The coefficient for funded_amnt (1.00) indicates that a one-unit increase in funded amount is associated with a one-unit increase in the loan amount. This relationship is expected since funded amount and loan amount are likely to be strongly correlated. The coefficient for int_rate (3.36) indicates that for each one-unit increase in interest rate, the loan amount increases by approximately 3.369 units. The p-value (1.24) is very small, indicating that this variable is statistically significant and has a significant impact on the loan amount.

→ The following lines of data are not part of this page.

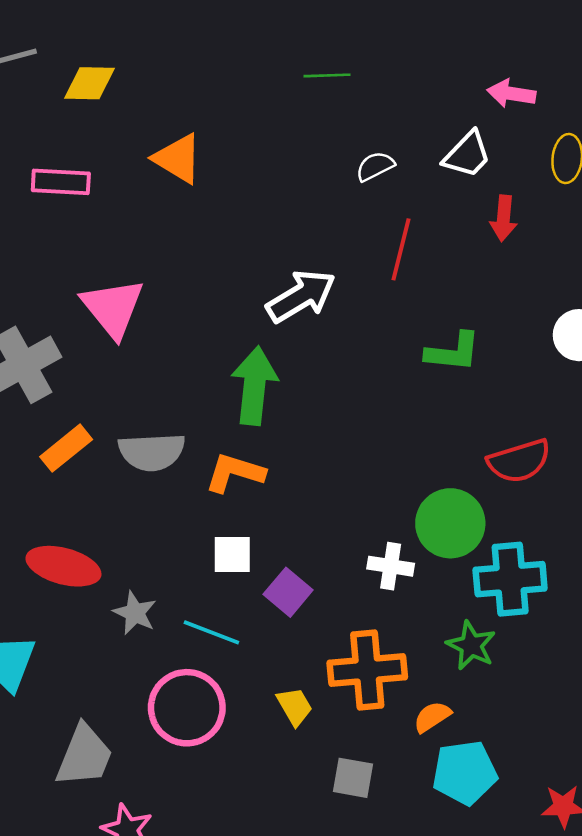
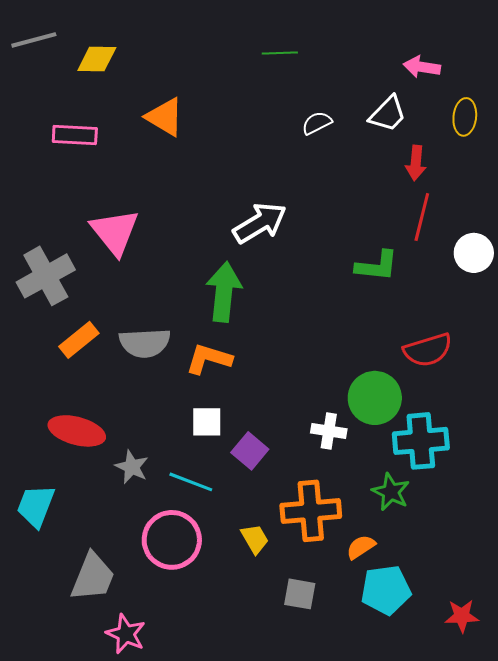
red line: (401, 249) -> (422, 217), moved

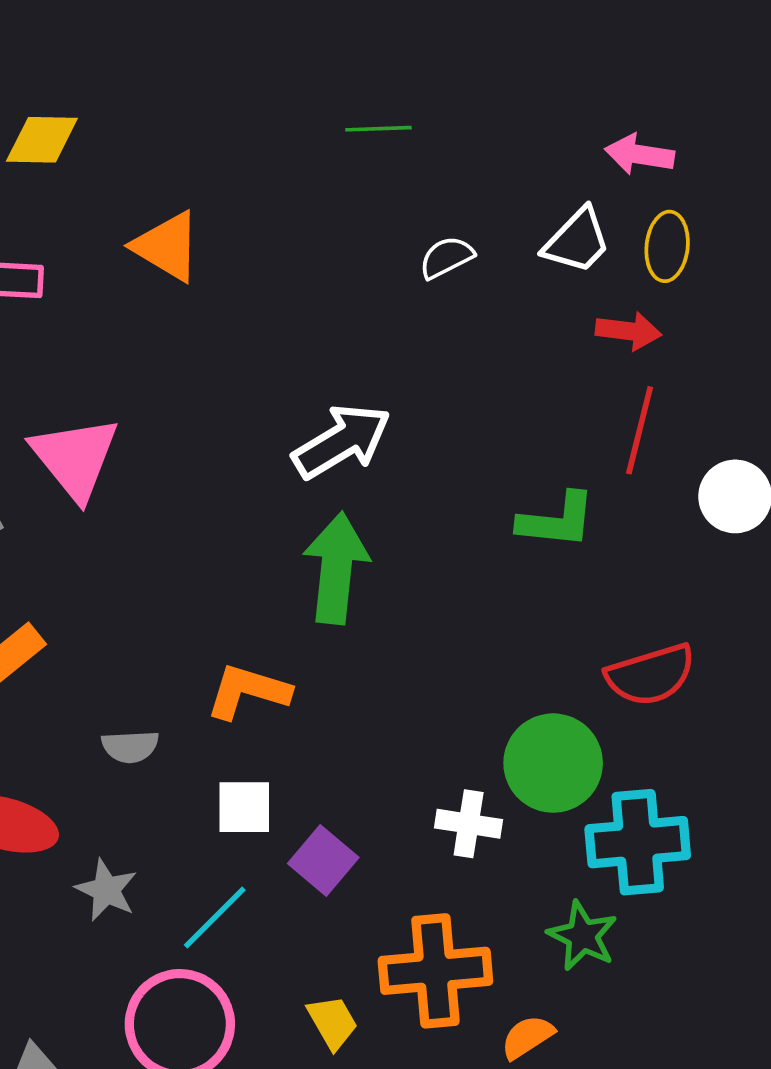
yellow ellipse: (465, 117) -> (667, 246), moved
red arrow: (416, 163) -> (629, 331), turned -88
green arrow: (224, 292) -> (336, 568), moved
gray semicircle: (145, 343) -> (130, 747), moved, size x0.6
cyan line: (191, 482) -> (215, 918), turned -66

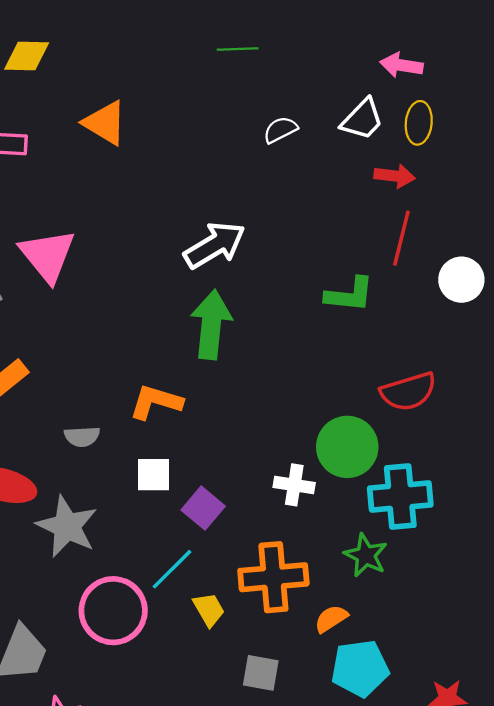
gray star: (106, 890) -> (67, 526), size x1.6
cyan line: (215, 918) -> (172, 569), moved

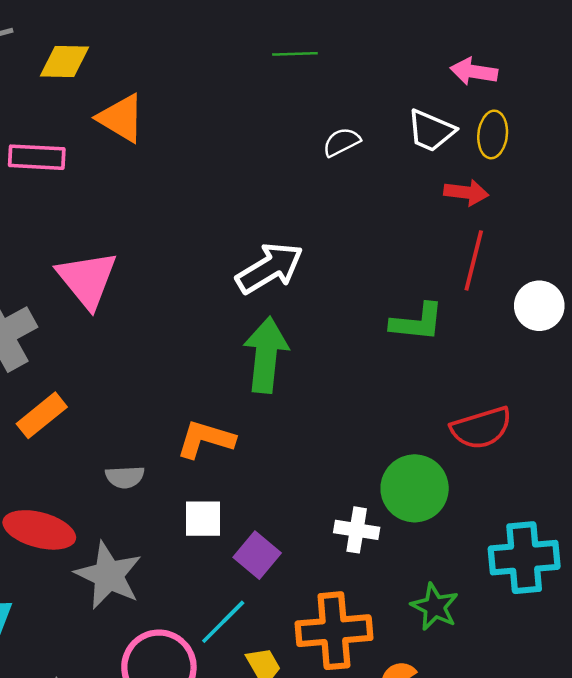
white trapezoid: (362, 119) -> (431, 131), turned 69
orange triangle: (105, 123) -> (121, 118), moved
cyan cross: (400, 496) -> (524, 558), moved

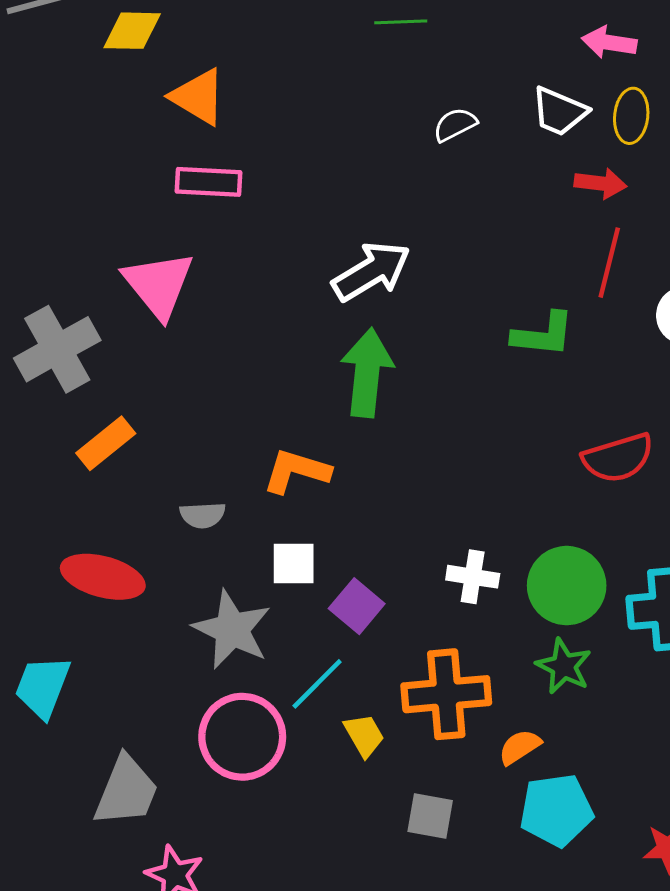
pink rectangle: (37, 157) -> (208, 182), moved
green circle: (415, 488) -> (567, 586), moved
gray star: (109, 575) -> (232, 630), moved

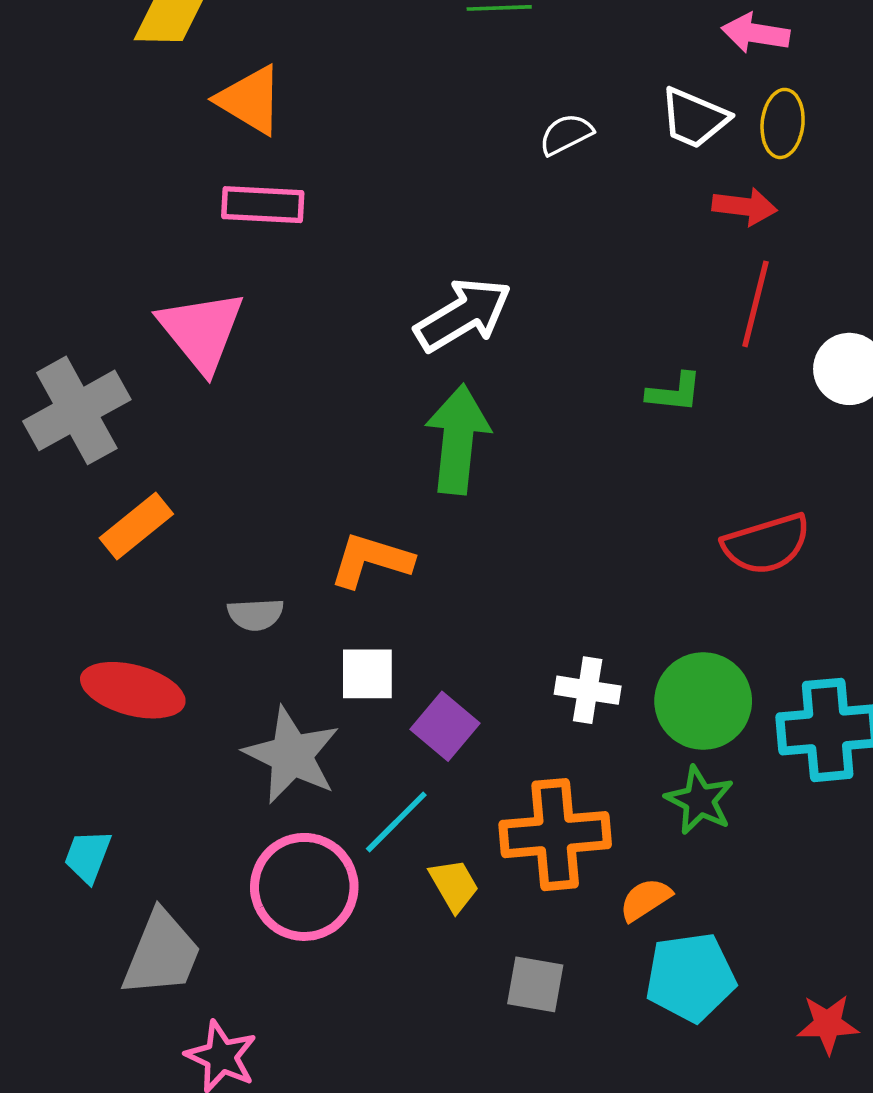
green L-shape: (543, 335) -> (674, 392), size x0.7
cyan trapezoid: (43, 687) -> (88, 856), moved, size x0.7

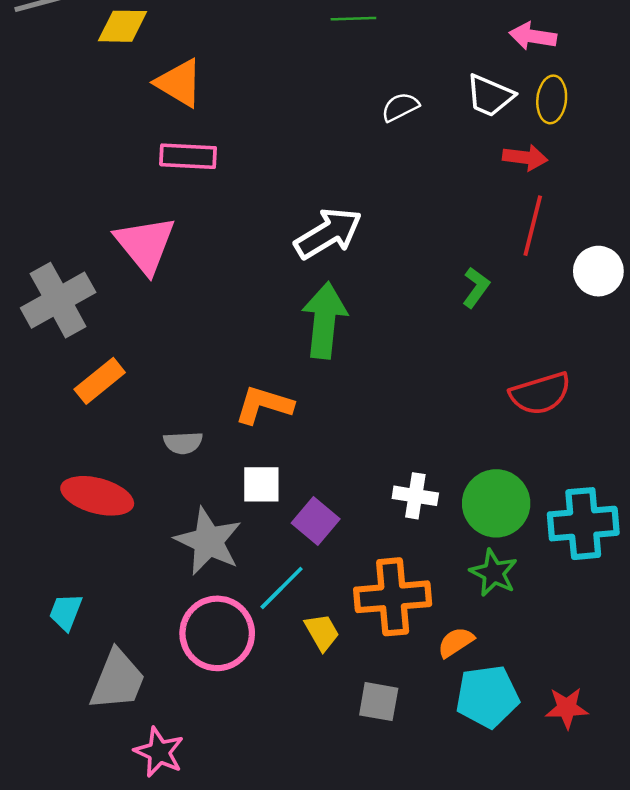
green L-shape: (674, 392) -> (476, 287), turned -60
red star: (828, 1024) -> (567, 708), moved

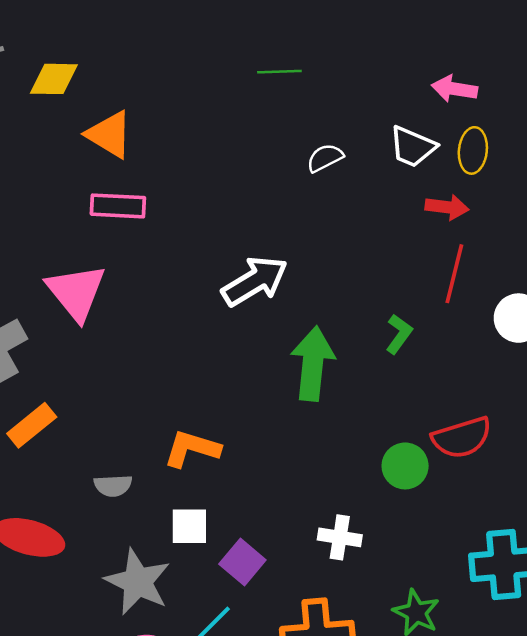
green arrow: (324, 320) -> (313, 364), moved
green circle: (496, 503) -> (405, 466), moved, size x0.7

Also based on the table,the coefficients and p-values from the linear regression model, the variables "annual_inc," "dti," "revol_bal," and "loan_length" are not as significant in terms of their impact on the loan amount. For annual_inc, coefficient estimate is very small, indicating that a one-unit increase in annual income is associated with a negligible increase in the loan amount. Additionally, the p-value (0.434) is relatively high, suggesting that this variable is not statistically significant at the conventional significance level of 0.05. Therefore, annual income may not have a significant impact on the loan amount in this model. Also for dti, the coefficient estimate is small and negative, indicating that a one-unit increase in the debt-to-income ratio is associated with a small decrease in the loan amount. However, the p-value (0.166) is relatively high, suggesting that this variable is not statistically significant at the conventional significance level of 0.05. Therefore, the debt-to-income ratio may not have a significant impact on the loan amount in this model. revol_bal and loan_length is also not significant.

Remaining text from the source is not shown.